The multivariate analysis required us to use a slightly different data classification. To have sufficient power to test whether fire had a significant effect on community structure within each vegetation type, it was necessary for us to reclassify and condense the fire classification into only two categories: razed and non-razed. In terms of the BARI classifications described above, all pre-fire surveys (before reference and before impact) plus the post-fire surveys at unburned points (after reference) form the non-razed condition. We called the data collected at the post-fire burned survey points (after impact) the razed samples.

Data Analyses

To analyze our avian species data, we averaged the results from the multiple rounds of count surveys at each point into two samples per point—one before and one after the fires.
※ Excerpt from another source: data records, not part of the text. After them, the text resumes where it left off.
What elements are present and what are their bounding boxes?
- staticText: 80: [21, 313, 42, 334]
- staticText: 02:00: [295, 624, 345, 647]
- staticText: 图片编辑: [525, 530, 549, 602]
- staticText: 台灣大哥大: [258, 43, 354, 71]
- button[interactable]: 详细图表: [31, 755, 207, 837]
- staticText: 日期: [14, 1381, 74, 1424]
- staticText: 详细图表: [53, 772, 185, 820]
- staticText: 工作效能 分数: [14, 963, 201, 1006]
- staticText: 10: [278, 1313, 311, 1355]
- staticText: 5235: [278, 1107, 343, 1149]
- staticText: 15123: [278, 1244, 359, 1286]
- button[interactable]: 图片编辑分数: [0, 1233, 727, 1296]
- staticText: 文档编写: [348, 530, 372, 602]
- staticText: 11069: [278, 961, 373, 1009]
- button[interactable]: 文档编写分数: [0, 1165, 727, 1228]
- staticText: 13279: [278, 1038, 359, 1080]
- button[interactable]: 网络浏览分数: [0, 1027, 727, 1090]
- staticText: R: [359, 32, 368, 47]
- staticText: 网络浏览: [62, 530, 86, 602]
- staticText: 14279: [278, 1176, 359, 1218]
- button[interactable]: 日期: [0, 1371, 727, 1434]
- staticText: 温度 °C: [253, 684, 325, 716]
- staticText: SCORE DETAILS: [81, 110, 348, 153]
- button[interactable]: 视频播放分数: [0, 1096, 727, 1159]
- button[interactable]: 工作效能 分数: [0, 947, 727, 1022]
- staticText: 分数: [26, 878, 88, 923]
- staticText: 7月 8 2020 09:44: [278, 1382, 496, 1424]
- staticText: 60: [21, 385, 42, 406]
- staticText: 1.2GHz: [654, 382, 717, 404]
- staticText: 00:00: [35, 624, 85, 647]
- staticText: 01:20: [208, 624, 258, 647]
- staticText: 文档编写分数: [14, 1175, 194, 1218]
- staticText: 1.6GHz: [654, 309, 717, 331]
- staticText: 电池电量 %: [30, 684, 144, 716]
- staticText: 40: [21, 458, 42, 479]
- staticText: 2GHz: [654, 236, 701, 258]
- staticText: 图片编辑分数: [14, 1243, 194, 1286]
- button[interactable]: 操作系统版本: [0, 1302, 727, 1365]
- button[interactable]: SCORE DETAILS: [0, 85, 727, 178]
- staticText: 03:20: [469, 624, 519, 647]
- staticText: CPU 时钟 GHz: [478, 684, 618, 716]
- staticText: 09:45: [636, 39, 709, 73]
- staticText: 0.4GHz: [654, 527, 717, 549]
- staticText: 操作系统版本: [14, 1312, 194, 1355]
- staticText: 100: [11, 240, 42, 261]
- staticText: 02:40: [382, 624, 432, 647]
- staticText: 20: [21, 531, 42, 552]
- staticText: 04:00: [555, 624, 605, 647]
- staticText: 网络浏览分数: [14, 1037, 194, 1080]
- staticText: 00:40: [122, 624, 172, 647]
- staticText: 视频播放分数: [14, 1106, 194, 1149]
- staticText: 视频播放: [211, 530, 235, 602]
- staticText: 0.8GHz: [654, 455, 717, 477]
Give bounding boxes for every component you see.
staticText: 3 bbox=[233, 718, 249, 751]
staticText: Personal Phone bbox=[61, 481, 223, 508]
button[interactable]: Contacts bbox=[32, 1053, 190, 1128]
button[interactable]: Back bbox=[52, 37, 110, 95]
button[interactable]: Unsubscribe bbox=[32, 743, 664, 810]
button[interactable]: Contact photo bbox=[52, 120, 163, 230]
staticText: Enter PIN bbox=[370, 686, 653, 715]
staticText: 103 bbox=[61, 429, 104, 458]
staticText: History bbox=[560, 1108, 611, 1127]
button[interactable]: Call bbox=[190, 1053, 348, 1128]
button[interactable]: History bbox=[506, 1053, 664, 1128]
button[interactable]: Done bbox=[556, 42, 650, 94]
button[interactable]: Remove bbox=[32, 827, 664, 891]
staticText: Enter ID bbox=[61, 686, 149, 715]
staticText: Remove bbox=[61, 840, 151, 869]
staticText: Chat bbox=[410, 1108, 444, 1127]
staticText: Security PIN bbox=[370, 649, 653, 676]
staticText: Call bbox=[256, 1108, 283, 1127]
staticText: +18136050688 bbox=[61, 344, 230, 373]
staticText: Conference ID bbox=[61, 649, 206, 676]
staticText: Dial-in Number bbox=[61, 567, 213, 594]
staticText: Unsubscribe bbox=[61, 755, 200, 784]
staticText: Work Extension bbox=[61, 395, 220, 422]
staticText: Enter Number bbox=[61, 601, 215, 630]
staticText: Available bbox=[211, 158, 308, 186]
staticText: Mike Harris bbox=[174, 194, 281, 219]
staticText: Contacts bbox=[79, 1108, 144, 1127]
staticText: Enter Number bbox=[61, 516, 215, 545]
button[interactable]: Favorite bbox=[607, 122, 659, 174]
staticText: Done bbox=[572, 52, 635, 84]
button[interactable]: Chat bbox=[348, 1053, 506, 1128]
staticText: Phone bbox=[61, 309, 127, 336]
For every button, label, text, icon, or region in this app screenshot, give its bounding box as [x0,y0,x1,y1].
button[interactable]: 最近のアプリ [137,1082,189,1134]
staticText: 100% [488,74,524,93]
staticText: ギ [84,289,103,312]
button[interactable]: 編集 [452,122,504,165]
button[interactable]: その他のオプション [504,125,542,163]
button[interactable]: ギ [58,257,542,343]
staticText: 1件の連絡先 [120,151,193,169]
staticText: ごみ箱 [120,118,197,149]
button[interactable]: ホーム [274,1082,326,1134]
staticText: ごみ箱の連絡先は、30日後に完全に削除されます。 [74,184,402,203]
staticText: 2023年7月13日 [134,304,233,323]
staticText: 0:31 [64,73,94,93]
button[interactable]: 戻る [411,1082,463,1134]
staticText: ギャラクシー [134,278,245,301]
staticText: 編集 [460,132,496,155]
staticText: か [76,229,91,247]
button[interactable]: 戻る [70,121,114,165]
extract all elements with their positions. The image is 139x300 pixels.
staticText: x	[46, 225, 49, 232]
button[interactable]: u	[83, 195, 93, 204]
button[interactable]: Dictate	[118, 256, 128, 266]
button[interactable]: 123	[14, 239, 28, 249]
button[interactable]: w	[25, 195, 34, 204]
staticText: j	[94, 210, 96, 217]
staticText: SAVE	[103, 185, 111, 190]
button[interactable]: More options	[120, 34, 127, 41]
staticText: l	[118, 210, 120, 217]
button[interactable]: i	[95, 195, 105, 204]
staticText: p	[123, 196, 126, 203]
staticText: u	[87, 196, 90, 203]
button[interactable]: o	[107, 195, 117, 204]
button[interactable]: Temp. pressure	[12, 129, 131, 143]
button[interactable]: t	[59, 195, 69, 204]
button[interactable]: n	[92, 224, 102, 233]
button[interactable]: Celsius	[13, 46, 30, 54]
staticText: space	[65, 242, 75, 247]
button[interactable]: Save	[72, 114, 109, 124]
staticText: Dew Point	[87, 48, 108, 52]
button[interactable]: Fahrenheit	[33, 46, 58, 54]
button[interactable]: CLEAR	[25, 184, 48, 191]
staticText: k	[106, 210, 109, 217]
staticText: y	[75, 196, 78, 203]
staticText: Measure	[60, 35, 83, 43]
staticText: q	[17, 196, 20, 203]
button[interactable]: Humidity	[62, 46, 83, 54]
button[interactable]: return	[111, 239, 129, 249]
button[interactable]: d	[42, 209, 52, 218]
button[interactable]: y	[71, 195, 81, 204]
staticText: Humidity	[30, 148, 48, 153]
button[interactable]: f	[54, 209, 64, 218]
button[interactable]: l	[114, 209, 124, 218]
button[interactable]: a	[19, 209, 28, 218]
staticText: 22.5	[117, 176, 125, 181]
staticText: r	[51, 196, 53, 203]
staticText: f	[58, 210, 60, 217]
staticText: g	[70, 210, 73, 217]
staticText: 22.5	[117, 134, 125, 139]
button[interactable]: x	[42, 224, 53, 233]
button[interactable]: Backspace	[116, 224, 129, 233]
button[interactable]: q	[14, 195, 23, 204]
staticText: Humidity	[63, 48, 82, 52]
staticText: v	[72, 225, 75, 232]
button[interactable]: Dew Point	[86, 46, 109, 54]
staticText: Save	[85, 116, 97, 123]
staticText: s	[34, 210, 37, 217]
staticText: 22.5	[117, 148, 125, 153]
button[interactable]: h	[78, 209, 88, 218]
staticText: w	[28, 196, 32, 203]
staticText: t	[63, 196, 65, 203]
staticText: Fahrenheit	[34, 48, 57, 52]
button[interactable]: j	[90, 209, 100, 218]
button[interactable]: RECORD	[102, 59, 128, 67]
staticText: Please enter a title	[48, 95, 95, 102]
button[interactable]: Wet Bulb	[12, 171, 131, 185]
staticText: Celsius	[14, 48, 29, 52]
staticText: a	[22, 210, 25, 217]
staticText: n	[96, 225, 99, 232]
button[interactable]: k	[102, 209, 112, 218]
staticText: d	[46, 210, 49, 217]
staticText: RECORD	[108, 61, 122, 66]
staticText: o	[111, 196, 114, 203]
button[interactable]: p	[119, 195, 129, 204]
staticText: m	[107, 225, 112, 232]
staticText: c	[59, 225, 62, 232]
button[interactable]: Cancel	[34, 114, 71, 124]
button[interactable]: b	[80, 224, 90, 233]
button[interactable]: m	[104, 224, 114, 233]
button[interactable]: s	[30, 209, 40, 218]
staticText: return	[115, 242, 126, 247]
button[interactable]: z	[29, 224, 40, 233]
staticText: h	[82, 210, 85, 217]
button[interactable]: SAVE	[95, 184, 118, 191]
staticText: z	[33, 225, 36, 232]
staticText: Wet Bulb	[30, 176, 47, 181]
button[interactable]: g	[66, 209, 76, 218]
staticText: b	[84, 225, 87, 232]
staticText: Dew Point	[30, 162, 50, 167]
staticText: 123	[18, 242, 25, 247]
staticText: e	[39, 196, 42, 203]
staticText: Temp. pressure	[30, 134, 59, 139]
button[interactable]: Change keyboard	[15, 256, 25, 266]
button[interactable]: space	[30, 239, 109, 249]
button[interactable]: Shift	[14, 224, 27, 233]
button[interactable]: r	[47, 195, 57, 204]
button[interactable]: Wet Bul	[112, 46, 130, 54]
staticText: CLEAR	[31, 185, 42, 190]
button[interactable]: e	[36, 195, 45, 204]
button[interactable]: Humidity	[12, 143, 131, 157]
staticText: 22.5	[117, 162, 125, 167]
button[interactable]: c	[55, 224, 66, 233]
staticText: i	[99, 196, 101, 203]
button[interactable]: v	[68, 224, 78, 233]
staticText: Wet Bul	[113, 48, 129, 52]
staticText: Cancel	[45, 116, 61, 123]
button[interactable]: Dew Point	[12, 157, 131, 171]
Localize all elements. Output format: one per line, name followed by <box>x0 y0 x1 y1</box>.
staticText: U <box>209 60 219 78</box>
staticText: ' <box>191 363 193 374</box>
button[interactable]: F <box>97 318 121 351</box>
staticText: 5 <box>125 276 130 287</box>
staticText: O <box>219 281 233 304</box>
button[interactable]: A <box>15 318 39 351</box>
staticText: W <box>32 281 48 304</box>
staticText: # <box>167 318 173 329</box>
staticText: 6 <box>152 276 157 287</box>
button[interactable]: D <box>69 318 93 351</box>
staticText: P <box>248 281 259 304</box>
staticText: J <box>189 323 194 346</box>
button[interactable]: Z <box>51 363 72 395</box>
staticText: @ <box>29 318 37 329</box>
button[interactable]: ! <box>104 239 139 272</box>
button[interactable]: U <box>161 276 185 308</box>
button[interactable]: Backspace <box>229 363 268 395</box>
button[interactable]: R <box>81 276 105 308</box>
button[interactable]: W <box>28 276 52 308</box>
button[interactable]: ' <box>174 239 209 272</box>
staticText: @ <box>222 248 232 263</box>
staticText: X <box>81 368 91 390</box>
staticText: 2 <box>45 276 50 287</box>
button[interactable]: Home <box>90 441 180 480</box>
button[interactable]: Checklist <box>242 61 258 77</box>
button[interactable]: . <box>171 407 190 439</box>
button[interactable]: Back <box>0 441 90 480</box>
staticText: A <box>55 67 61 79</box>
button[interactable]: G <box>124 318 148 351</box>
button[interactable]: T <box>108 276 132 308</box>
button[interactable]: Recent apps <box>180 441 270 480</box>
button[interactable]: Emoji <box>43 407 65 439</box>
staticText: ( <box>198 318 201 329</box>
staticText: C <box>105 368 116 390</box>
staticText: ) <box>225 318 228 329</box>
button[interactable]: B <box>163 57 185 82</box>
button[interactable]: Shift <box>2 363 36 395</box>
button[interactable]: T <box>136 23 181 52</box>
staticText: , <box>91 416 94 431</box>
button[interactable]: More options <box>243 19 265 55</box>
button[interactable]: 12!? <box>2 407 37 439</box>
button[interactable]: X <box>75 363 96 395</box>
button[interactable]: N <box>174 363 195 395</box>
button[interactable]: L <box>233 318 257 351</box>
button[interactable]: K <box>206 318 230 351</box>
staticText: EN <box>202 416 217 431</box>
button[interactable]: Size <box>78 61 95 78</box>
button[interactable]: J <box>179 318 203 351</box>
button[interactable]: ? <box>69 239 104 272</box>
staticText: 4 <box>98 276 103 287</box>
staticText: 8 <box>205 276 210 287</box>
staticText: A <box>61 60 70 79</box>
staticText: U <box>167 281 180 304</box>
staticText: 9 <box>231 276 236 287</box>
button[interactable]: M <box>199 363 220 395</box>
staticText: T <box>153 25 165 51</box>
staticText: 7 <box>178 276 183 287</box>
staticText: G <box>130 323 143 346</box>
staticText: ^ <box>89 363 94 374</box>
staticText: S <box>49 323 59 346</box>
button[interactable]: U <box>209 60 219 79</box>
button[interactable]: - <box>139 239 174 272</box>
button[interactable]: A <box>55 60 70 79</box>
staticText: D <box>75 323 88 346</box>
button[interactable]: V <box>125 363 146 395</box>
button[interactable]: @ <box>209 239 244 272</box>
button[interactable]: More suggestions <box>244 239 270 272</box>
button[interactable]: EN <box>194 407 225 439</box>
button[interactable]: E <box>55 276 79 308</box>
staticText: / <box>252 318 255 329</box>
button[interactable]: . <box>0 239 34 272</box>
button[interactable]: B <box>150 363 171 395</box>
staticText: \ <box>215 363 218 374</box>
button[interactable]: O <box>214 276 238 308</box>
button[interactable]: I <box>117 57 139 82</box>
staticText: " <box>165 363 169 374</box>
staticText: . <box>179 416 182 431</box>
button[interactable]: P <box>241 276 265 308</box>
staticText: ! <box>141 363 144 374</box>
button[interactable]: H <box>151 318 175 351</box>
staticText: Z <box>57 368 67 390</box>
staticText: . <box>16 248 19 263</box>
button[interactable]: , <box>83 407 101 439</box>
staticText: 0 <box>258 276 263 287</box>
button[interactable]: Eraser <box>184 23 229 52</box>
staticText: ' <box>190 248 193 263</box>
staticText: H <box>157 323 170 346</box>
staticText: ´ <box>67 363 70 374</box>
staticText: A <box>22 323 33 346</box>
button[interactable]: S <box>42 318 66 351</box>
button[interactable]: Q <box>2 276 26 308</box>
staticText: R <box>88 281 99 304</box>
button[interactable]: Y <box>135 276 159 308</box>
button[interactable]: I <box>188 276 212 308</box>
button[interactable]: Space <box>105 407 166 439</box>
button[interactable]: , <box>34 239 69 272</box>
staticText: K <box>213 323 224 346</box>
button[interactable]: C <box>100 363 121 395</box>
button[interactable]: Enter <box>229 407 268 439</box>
Within each of these two samples, we averaged the number of detections per species to generate a single abundance index for each species, and we used individual bird count stations as replicates.

Before pooling the 2005 and 2006 post-fire bird data into a single post-fire dataset, we tested whether the vegetation cover significantly changed between these two post-fire years. If there was no change in cover, we combined the bird data for these years into a single post-fire dataset. We converted the six categories of cover into indexed values, one through six, for the analyses. We ran general linear models with two-factor interactions. The independent variables were vegetation type, year, and burn condition (reference vs. impact), with the change in shrub and tree cover composite as the response variable.

We also tested whether the fires significantly affected vegetation cover. Again, we ran general linear models with two-factor interactions to test for significance. Vegetation type, time period (before and after), and burn condition (reference vs. impact) were the independent variables and the change in shrub and tree cover was the response variable.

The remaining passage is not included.